It is time for me to take a good hard look at myself. Why do I eat so many biscuits? Why is just the one or two never enough? Why are all the best biscuits the most unhealthy, artery clogging, weight scale shattering objects of brilliance?
THE CONFESSIONAL OF THE MORBIDLY OBSCENE BISCUIT ADDICT
So it comes to this. Only my third entry and the breakdown is already upon me. I even ate a chocolate bourbon the other day. I don’t even like chocolate bourbons! And listen to me! Are there any other types of bourbons than chocolate ones!? NO! I have clearly taken leave of my senses. I am having a biscuit crisis! CRISIS!
This stark realisation of my precarious position only became startlingly aware to me after I gratefully received one of those wonderful biscuit selection boxes, the ones that include the rare but delightful Happy Faces. Surely the most accurate embodiment of a consumable to express the joy of it’s delighted consumer. (That sentence just doesn’t look right, but I’m lazy. It stays.)
I stared in delight at the wonderful collection of delights in front of me. This was like staring at the contents of a really cheap Pandora’s Box. But maybe that’s the whole problem. Maybe that is my horrible Sisyphean task. To eternally eat these ghastly biscuits in order that no one else hast to. Am I some kind of vile guardian to society’s health and prosperity? No. That is delusions of grandeur. I am just a filthy glutton with no willpower, destined for the third circle.

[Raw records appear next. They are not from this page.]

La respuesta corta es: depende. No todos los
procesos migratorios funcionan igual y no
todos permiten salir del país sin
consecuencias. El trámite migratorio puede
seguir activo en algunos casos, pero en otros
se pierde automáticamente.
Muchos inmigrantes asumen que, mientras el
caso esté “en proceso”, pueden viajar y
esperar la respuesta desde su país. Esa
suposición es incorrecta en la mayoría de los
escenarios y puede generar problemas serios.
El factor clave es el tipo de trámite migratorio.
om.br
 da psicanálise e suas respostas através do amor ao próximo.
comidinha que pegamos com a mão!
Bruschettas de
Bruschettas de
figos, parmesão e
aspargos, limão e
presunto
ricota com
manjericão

Ugh! The crisis is surely upon me, just look at that last over indulgent paragraph! Not one, not two, but three references to Greek or Roman mythology. I’m here to talk about biscuits god damn it! These are black days.

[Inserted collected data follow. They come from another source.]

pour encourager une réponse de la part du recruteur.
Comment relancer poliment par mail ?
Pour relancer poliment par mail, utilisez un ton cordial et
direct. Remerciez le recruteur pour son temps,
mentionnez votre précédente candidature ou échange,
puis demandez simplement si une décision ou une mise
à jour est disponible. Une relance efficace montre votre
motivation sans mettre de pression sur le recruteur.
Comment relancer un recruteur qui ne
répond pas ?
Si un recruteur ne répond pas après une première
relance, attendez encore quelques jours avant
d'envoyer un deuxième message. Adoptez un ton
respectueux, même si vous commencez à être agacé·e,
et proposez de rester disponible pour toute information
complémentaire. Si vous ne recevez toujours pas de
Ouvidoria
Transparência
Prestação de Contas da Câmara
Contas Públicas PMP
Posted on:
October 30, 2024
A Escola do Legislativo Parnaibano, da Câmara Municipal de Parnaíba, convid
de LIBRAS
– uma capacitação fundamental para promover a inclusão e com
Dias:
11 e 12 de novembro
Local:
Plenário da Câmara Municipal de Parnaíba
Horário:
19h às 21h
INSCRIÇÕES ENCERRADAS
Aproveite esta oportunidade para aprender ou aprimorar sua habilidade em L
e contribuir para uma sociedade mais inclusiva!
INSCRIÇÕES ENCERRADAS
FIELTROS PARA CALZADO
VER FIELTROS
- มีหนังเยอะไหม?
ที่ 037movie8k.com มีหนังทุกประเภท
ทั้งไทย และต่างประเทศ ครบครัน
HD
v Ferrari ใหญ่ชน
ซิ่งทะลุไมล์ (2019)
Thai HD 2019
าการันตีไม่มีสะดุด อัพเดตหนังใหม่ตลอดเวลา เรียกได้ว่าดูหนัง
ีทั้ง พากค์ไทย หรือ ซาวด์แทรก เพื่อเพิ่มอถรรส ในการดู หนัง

Anyway, I’m supposed to be confessing something aren’t I? Well the truth is I don’t think I actually like biscuits all that much. I just eat them because they are there, and because I’m so miserably malnourished that they constitute a viable food group. I would eat carrots if only they looked and tasted like biscuits. But that would make them biscuits, so I’d be right back to square one.

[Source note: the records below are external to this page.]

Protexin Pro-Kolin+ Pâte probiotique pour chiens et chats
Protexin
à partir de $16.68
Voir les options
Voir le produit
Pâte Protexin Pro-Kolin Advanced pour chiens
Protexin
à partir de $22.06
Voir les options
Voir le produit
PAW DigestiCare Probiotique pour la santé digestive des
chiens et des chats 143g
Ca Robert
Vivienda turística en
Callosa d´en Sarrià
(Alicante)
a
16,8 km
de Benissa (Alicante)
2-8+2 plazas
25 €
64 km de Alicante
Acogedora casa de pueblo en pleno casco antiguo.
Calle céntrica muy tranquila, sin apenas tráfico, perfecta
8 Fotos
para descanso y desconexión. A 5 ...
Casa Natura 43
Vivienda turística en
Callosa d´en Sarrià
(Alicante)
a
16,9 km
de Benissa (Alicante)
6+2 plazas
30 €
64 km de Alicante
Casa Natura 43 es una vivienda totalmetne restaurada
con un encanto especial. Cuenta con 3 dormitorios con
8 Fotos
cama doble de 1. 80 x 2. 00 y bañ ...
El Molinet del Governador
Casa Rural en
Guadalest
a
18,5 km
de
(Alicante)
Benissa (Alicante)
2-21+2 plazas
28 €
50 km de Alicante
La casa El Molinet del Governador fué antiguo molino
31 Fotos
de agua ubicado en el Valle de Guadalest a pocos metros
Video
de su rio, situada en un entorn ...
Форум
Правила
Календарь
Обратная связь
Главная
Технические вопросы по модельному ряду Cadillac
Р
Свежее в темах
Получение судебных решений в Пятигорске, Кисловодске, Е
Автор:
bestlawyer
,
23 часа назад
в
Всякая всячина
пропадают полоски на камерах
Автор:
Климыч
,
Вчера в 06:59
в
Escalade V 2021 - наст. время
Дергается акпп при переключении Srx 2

Christ, you’re bored of reading this now, and I haven’t actually confessed to anything that you can really get your teeth into, like a Garibaldi. Sorry.
Still, I left one Happy Face in the box. All is not lost. (back to the mythology again, what a pompous pseudo-intellectual prick I am.)
Fig 1. Fuck my hat! That’s not a happy face! If biscuits could give you a nasty dose of the clap, that’s the face it would make afterwards.